Required action: A complete transcription of the material, exact in every line, is what is wanted.

>>>>

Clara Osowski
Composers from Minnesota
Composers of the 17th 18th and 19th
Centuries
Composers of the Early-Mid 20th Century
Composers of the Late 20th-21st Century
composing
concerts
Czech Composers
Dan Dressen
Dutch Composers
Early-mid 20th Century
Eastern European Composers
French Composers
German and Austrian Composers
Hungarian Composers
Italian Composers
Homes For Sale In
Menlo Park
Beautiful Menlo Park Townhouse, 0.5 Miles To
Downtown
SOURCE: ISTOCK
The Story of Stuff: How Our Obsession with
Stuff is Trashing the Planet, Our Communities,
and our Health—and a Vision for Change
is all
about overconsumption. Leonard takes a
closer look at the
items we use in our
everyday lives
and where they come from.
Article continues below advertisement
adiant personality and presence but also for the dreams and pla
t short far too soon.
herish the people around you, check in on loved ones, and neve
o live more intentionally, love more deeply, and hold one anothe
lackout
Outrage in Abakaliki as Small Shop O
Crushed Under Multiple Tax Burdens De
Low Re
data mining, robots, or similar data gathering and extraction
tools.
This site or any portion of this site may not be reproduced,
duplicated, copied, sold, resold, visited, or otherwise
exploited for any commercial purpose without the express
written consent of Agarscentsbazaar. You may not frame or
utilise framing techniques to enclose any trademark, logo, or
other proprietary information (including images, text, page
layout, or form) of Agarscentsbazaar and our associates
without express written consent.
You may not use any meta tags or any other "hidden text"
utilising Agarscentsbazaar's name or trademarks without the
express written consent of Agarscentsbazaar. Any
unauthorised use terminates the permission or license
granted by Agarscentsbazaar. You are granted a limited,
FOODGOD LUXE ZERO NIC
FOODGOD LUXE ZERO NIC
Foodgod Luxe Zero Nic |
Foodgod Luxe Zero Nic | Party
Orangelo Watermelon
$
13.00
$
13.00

<<<<

Exercise solution:
Clara Osowski
Composers from Minnesota
Composers of the 17th 18th and 19th
Centuries
Composers of the Early-Mid 20th Century
Composers of the Late 20th-21st Century
composing
concerts
Czech Composers
Dan Dressen
Dutch Composers
Early-mid 20th Century
Eastern European Composers
French Composers
German and Austrian Composers
Hungarian Composers
Italian Composers
Homes For Sale In
Menlo Park
Beautiful Menlo Park Townhouse, 0.5 Miles To
Downtown
SOURCE: ISTOCK
The Story of Stuff: How Our Obsession with
Stuff is Trashing the Planet, Our Communities,
and our Health—and a Vision for Change
is all
about overconsumption. Leonard takes a
closer look at the
items we use in our
everyday lives
and where they come from.
Article continues below advertisement
adiant personality and presence but also for the dreams and pla
t short far too soon.
herish the people around you, check in on loved ones, and neve
o live more intentionally, love more deeply, and hold one anothe
lackout
Outrage in Abakaliki as Small Shop O
Crushed Under Multiple Tax Burdens De
Low Re
data mining, robots, or similar data gathering and extraction
tools.
This site or any portion of this site may not be reproduced,
duplicated, copied, sold, resold, visited, or otherwise
exploited for any commercial purpose without the express
written consent of Agarscentsbazaar. You may not frame or
utilise framing techniques to enclose any trademark, logo, or
other proprietary information (including images, text, page
layout, or form) of Agarscentsbazaar and our associates
without express written consent.
You may not use any meta tags or any other "hidden text"
utilising Agarscentsbazaar's name or trademarks without the
express written consent of Agarscentsbazaar. Any
unauthorised use terminates the permission or license
granted by Agarscentsbazaar. You are granted a limited,
FOODGOD LUXE ZERO NIC
FOODGOD LUXE ZERO NIC
Foodgod Luxe Zero Nic |
Foodgod Luxe Zero Nic | Party
Orangelo Watermelon
$
13.00
$
13.00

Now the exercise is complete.